(Collection entries)
>>>
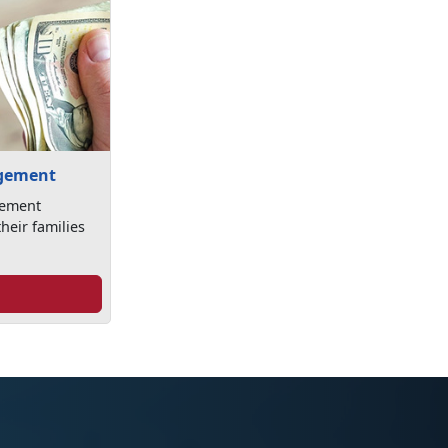
agement
gement
heir families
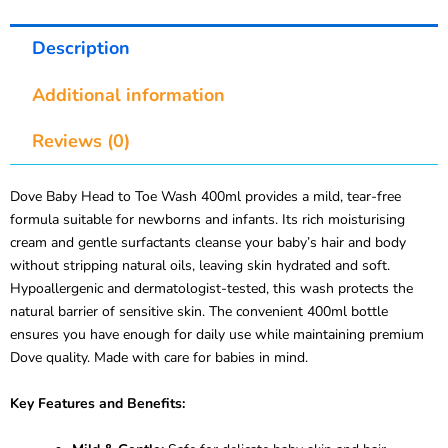
Description
Additional information
Reviews (0)
Dove Baby Head to Toe Wash 400ml provides a mild, tear-free
formula suitable for newborns and infants. Its rich moisturising
cream and gentle surfactants cleanse your baby’s hair and body
without stripping natural oils, leaving skin hydrated and soft.
Hypoallergenic and dermatologist-tested, this wash protects the
natural barrier of sensitive skin. The convenient 400ml bottle
ensures you have enough for daily use while maintaining premium
Dove quality. Made with care for babies in mind.
Key Features and Benefits:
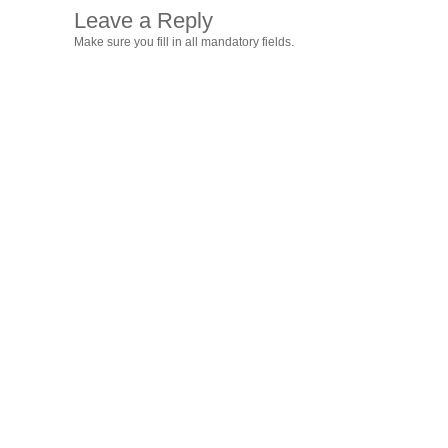
Leave a Reply
Make sure you fill in all mandatory fields.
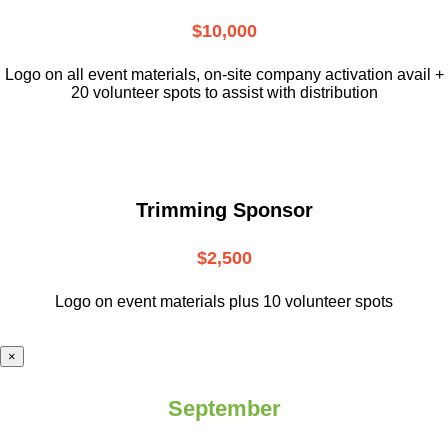
$10,000
L
ogo on all event materials, on-site
company activation avail +
20 volunteer
spots to assist with distribution
Trimming Sponsor
$2,500
Logo on event materials plus 10 volunteer spots
×
September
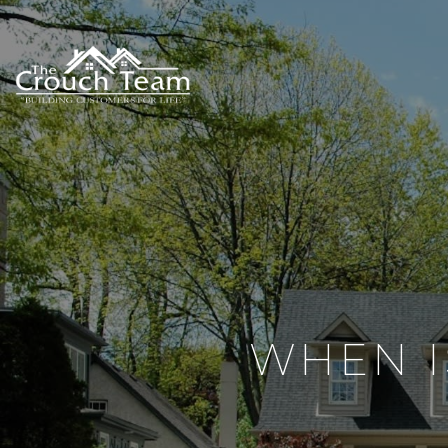
WHEN I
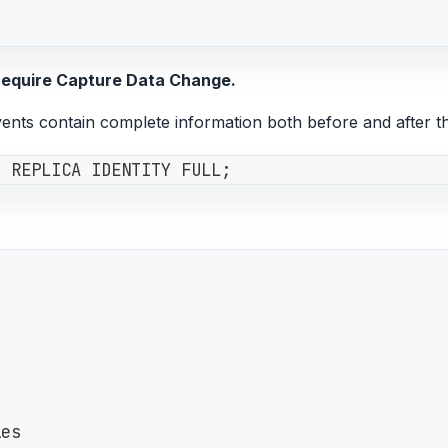
 require Capture Data Change.
ents contain complete information both before and after t
e REPLICA IDENTITY FULL;
les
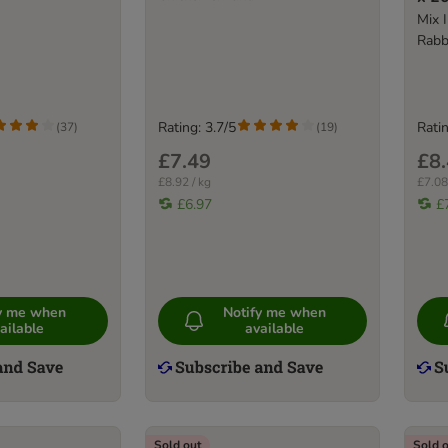
Mix I
Rabb
Rating: 3.7/5
Ratin
(
37
)
(
19
)
£7.49
£8
£8.92 / kg
£7.08
£6.97
£
fy me when
Notify me when
ailable
available
Sold out
Sold 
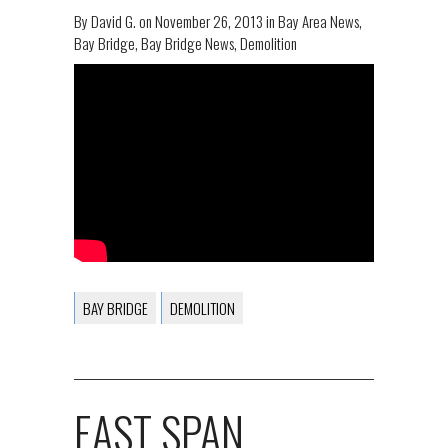
By
David G.
on
November 26, 2013
in
Bay Area News
,
Bay Bridge
,
Bay Bridge News
,
Demolition
BAY BRIDGE
DEMOLITION
EAST SPAN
<<<
**WORK ORDER**
Read through the entries and copy every line that includes "Dove".

**OUTPUT FOR THIS EXERCISE**
Dove Baby Head to Toe Wash 400ml provides a mild, tear-free
Dove quality. Made with care for babies in mind.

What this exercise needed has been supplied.